Culture change in Syracuse

Nicolas Diaz, Chief Innovation & Data Officer, City of Syracuse, NY, took part in the first data stewards’ cohort in November 2020, shortly after he took on his role and was grappling with many of the issues the training addresses.

Nicolas Diaz, City of Syracuse

“My main takeaway was understanding that there’s a whole value chain around data,” he says. “People tend to assume that data is all about getting a tonne of datasets and then letting the AI run wild to find connections, or alternatively they think it’s all about deploying futuristic technology in the city and that will translate automatically into better outcomes.

“Participating in this programme dispelled that myth and [developed my] understanding that you really need to think about data holistically.”

He said he also discovered tools to assess and address the quality of data, engaged with deeper ethical dimensions, and began to consider issues such as the sustainability of collaborative data models.

For instance, a project in Syracuse that preceded Diaz’s appointment saw the city using mobility data from Facebook to inform public health decision-making, with support from the COVID-19 Mobility Data Network, a group of infectious disease epidemiologists from universities around the world.

Data stewardship concepts such as “publishing with purpose” are playing a key role in strategic planning and new initiatives within Diaz’s office.
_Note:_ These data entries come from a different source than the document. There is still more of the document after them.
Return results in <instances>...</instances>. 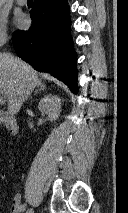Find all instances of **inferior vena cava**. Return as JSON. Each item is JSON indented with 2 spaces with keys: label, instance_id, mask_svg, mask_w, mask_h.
<instances>
[{
  "label": "inferior vena cava",
  "instance_id": "inferior-vena-cava-1",
  "mask_svg": "<svg viewBox=\"0 0 128 213\" xmlns=\"http://www.w3.org/2000/svg\"><path fill=\"white\" fill-rule=\"evenodd\" d=\"M9 58L12 60V56L10 54H8Z\"/></svg>",
  "mask_w": 128,
  "mask_h": 213
}]
</instances>
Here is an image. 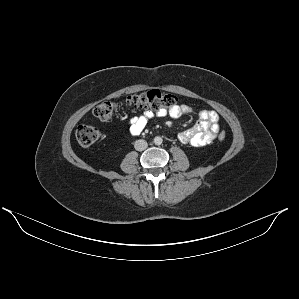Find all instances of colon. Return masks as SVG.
<instances>
[{"mask_svg": "<svg viewBox=\"0 0 299 299\" xmlns=\"http://www.w3.org/2000/svg\"><path fill=\"white\" fill-rule=\"evenodd\" d=\"M177 104V98L170 93L162 92L157 89L127 96L120 105L134 110L161 111L173 108ZM119 104L115 101L105 100L100 102L93 109V115L101 120H110ZM226 137L225 132L218 134V139L223 141ZM100 138L99 130L90 125H81L76 130V139L82 146H90Z\"/></svg>", "mask_w": 299, "mask_h": 299, "instance_id": "1", "label": "colon"}]
</instances>
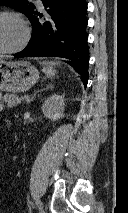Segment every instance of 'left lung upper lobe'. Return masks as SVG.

The city is moving from a system of siloed departmental data sources and systems to an integrated cloud-based system.

“We can do a lot more,” Diaz says. “And that’s where the concept of data reusability comes in.”

One project focuses on improving the operational capacity of the water finance department which currently uses manual paper-based processes.
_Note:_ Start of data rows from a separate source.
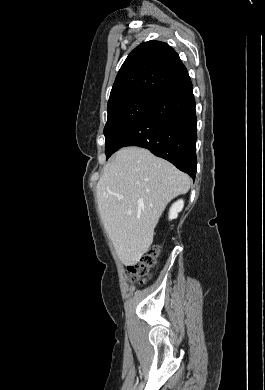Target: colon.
Here are the masks:
<instances>
[{
  "label": "colon",
  "instance_id": "5ec220e1",
  "mask_svg": "<svg viewBox=\"0 0 265 390\" xmlns=\"http://www.w3.org/2000/svg\"><path fill=\"white\" fill-rule=\"evenodd\" d=\"M159 250L152 247L134 264L128 267V276L140 283L145 282L152 275V270L156 265Z\"/></svg>",
  "mask_w": 265,
  "mask_h": 390
}]
</instances>
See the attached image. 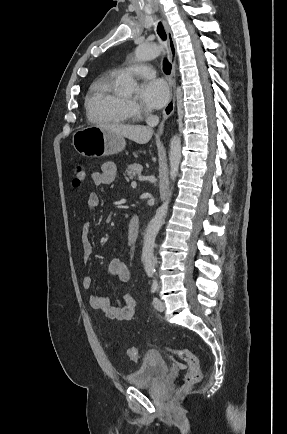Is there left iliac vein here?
Listing matches in <instances>:
<instances>
[{"mask_svg":"<svg viewBox=\"0 0 287 434\" xmlns=\"http://www.w3.org/2000/svg\"><path fill=\"white\" fill-rule=\"evenodd\" d=\"M153 305H154L155 309L158 310V311H160V312H162V311L165 310V304H164V302L160 298H158V297H154V299H153Z\"/></svg>","mask_w":287,"mask_h":434,"instance_id":"4c4485c4","label":"left iliac vein"}]
</instances>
Diaz comments: “We want to use our data infrastructure to make that more straightforward and save money and time, but at the same time as we’re connecting that data infrastructure, we also want to build analytical databases which allow us to do a lot more.”
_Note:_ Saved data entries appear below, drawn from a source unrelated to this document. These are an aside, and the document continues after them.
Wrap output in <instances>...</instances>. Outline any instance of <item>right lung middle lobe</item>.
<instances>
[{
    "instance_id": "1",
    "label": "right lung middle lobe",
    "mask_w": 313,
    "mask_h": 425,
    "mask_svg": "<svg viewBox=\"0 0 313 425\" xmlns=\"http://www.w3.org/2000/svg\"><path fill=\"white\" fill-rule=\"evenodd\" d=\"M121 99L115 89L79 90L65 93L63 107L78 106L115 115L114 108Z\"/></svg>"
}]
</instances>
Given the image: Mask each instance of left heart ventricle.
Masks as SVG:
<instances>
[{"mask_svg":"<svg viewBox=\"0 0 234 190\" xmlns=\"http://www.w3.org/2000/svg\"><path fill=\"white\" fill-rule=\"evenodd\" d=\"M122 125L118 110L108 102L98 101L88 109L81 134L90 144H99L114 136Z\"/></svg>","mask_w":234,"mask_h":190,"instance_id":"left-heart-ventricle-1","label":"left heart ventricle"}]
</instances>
This could include historical analysis and potentially AI-powered predictions that flag where there is water leakage based on the billing.

“But we cannot get there unless we have that base layer of infrastructure,” Diaz says.

Tracking investment outcomes with data

Syracuse received US$123 million in American Rescue Plan Act (ARPA) funding, and Diaz’s office is part of the core team for this, including the creation of a performance management framework.

As well as tracking allocation, planning and implementation, projects must also have outputs and outcomes, including equity metrics in many cases.

“This is something that’s quite revolutionary for us…we were not used to thinking around data in this way,” says Diaz, and it’s likely to represent a long-term culture change.

“This is a huge pot of money for us — almost half of our yearly operating budget. We want it to transform our community but we also want to use it to transform our internal city practices.”

The city has also launched a surveillance technology working group, which includes city representatives, community stakeholders, and external and industry experts.

“That starts putting a lot of oversight around [any] potential new data collection capabilities of the city, which is something we’ve never done or thought about before,” comments Diaz.

While he says there is some overlap between a chief data officer and a data steward, “that multi- faceted approach is what’s important and maybe the responsibilities of the data steward will be shared among many different folks.”